Spotting Scams in Cryptocurrency

Module 1: Using Intuition and Common Sense

If an investment opportunity sounds too good to be true, it probably is. Be cautious of promises of guaranteed returns, especially those that are unusually high or consistent. There's no such thing as a free lunch, and if someone is guaranteeing you a specific return, they're likely hiding something. Your intuition should start screaming "red flag" when you encounter such claims. I remember a project called $TIME that had INSANE staking returns and in the end, it OBVIOUSLY crumbled. I have no idea how people even found that it made sense because everyday we spoke about how it just doesn't make sense. For example, if I tell you a coin may 100x, that's speaking in terms of probabilities and statistics BUT if a project is telling you that you will get 100x from simply holding or staking their coin, that's bullshit.

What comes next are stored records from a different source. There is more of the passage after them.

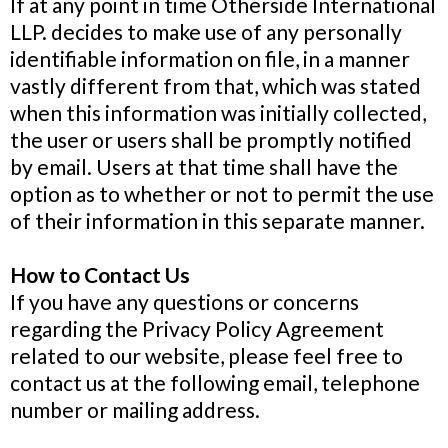
If at any point in time Otherside International
LLP. decides to make use of any personally
identifiable information on file, in a manner
vastly different from that, which was stated
when this information was initially collected,
the user or users shall be promptly notified
by email. Users at that time shall have the
option as to whether or not to permit the use
of their information in this separate manner.
How to Contact Us
If you have any questions or concerns
regarding the Privacy Policy Agreement
related to our website, please feel free to
contact us at the following email, telephone
number or mailing address.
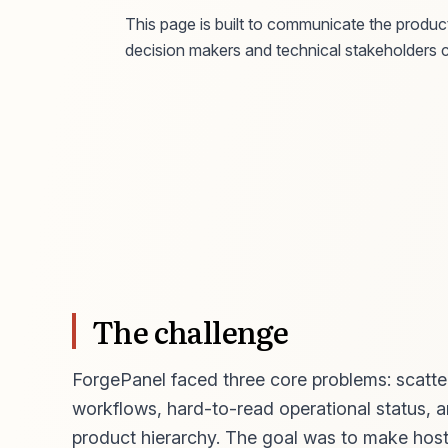
This page is built to communicate the product
decision makers and technical stakeholders c
The challenge
ForgePanel faced three core problems: scatter
workflows, hard-to-read operational status, a
product hierarchy. The goal was to make hosti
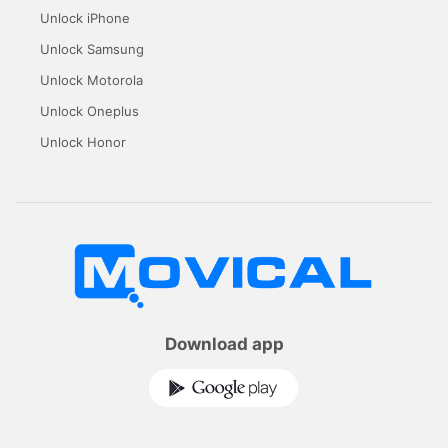
Unlock iPhone
Unlock Samsung
Unlock Motorola
Unlock Oneplus
Unlock Honor
Download app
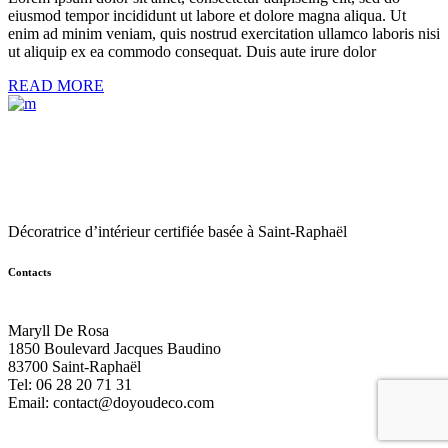
eiusmod tempor incididunt ut labore et dolore magna aliqua. Ut
enim ad minim veniam, quis nostrud exercitation ullamco laboris nisi
ut aliquip ex ea commodo consequat. Duis aute irure dolor
READ MORE
Décoratrice d’intérieur certifiée basée à Saint-Raphaël
Contacts
Maryll De Rosa
1850 Boulevard Jacques Baudino
83700 Saint-Raphaël
Tel: 06 28 20 71 31
Email:
contact@doyoudeco.com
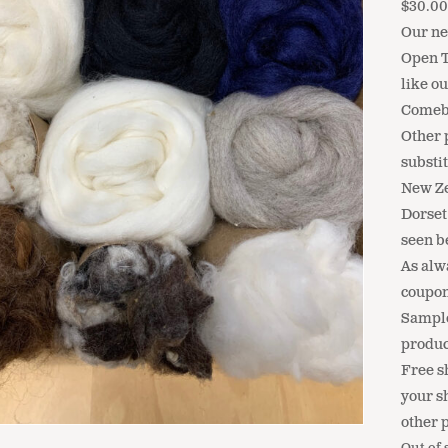
$
30.0
Our ne
Open T
like o
Comeb
Other 
substit
New Ze
Dorset
seen b
As alw
coupon
Sample
produc
Free sh
your s
other 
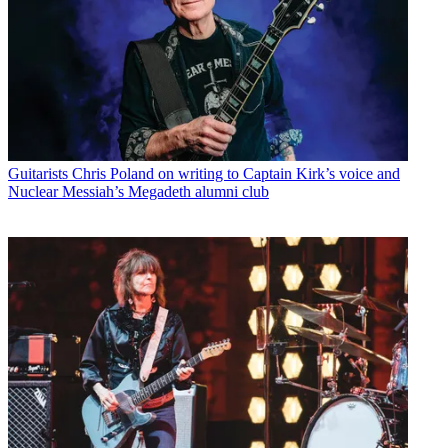
Guitarists
Chris Poland on writing to Captain Kirk’s voice and
Nuclear Messiah’s Megadeth alumni club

Another red flag is the lack of transparency. Legitimate projects and companies are transparent about their operations, team members, and the technology they're using. If someone is evasive about providing information or seems secretive about their project, it's a major warning sign. Do your due diligence and research the team, their track record, and the project's background. If something feels off or you can't find any concrete information, it's best to move on the side of caution. It's not good if everything about a project gotta feel top secret, especially since they want people to invest in it.

Possible Red Flags

Remember: These red flags don't necessarily mean a project is a scam, but they should raise your level of caution. Always do your due diligence, and if you're unsure, it's better to be cautious and play with small money. DO NOT go heavy in fishy coins or you'll get fucked in the end.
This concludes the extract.